Flower deliveries aren’t just for sick friends and Mother’s Day. Madeleine Kingsley finds out more
An unexpected ring at the door mostly makes the heart sink: it’s surely two men in suits proffering The Watchtower, or a slick double glazing salesman? Fortunately, these callers have something rather sweeter smelling on offer – a stylish bunch of flowers fresh from the growers, delivered to your door every Friday, by a Wandsworth company that has discovered a niche in the flower world.
“Other companies deliver flowers to the door, but their market is very much for gifting. We are the first to focus on people buying flowers for themselves,” says Freddie (suitably surnamed Garland) of freddieflowers.com. For £20 a pop, his blooms arrive in a fetching brown box complete with his own cartoon drawings showing how best to display them. Flowers vary week by week – one box may contain a rainbow of tulips, the next perfect blush Avalanche roses, tucked in with eucalyptus and sea lavender.
Since launching in October 2014, he’s built an impressive celebrity client list: Michael Gove, Georgia May Jagger and screen stars, Zoe Wanamaker and Samantha Bond are all fans. Even Downton Abbey’s Lady Rosamond receives regular displays of her favourite buds, hydrangeas.
Enterprise hub is a sleek, grey-and-white painted cottage-style office behind Wandsworth Common station. There are 27 full time staff members here, plus 15 in the Isleworth packhouse and a further 12 drivers delivering to locations across London and further afield in Bristol, Oxford and Leeds.
He’s learned fast that flowers are subject to fashion – dahlias are coming back – and that a personal approach is particularly important. He must, for instance, beware of lilies which can poison cats.
“We have about 100 customers who, when lilies are in the mix, receive an alternative box labelled ‘Cat-astrophe avoided’.”
With florist parents, and a surname like Garland, flowers were surely an obvious career path?
“For 30 years my dad had a big flower shop in Pimlico where my mum was the florist. But to make a shop look lovely, you must fill it with flowers and if people don’t buy them, you have to charge very high prices to cover the wastage. The simplicity of my idea is that for every 100 deliveries, I know exactly what I need – 10 roses in each means a thousand roses. There is absolutely no wastage, so I can plan accurately ahead.”
Yet the future was less certain when Freddie graduated from the University of Leeds with a third class degree in music and music technology, a ‘shockingly appalling’ result that spurred him on to apply himself in the workplace.

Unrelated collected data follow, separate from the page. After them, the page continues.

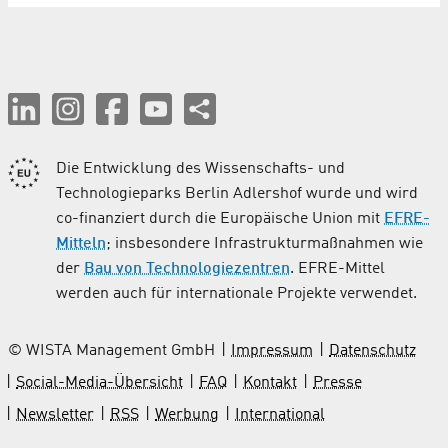
Die Entwicklung des Wissenschafts- und
Technologieparks Berlin Adlershof wurde und wird
co-finanziert durch die Europäische Union mit
EFRE-
Mitteln
; insbesondere Infrastrukturmaßnahmen wie
der
Bau von Technologiezentren
. EFRE-Mittel
werden auch für internationale Projekte verwendet.
© WISTA Management GmbH
Impressum
Datenschutz
Social-Media-Übersicht
FAQ
Kontakt
Presse
Newsletter
RSS
Werbung
International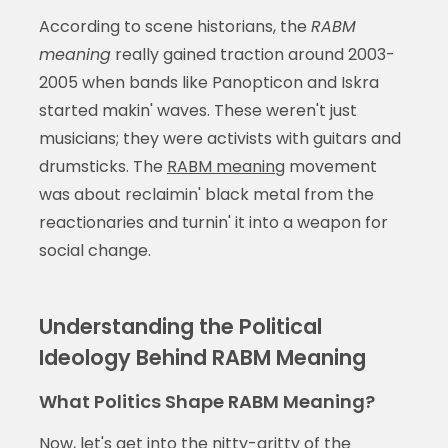
According to scene historians, the
RABM
meaning
really gained traction around 2003-
2005 when bands like Panopticon and Iskra
started makin' waves. These weren't just
musicians; they were activists with guitars and
drumsticks. The
RABM meaning
movement
was about reclaimin' black metal from the
reactionaries and turnin' it into a weapon for
social change.
Understanding the Political
Ideology Behind RABM Meaning
What Politics Shape RABM Meaning?
Now, let's get into the nitty-gritty of the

He began knocking on doors for Abel & Cole, the organic fruit and veg delivery service, learning all about the ‘sign-up and send’ contract business model. Convinced that it could work with flowers, he put the idea to Keith Abel who became his mentor, and lent him some money to get started.
One Monday in October 2014, Freddie knocked on seven Wandsworth doors, hit lucky at three and delivered his first boxes that very Friday.
His first official office, doubling as a delivery van, was a yellow milk float.
“I forgot to test drive it before buying, and only discovered as I turned from Loxley Road onto Trinity Road that it had an impractical top speed of six mph – basically walking pace.”
A month later, a storm blew away his packing station – a tent he had put up in the family garden.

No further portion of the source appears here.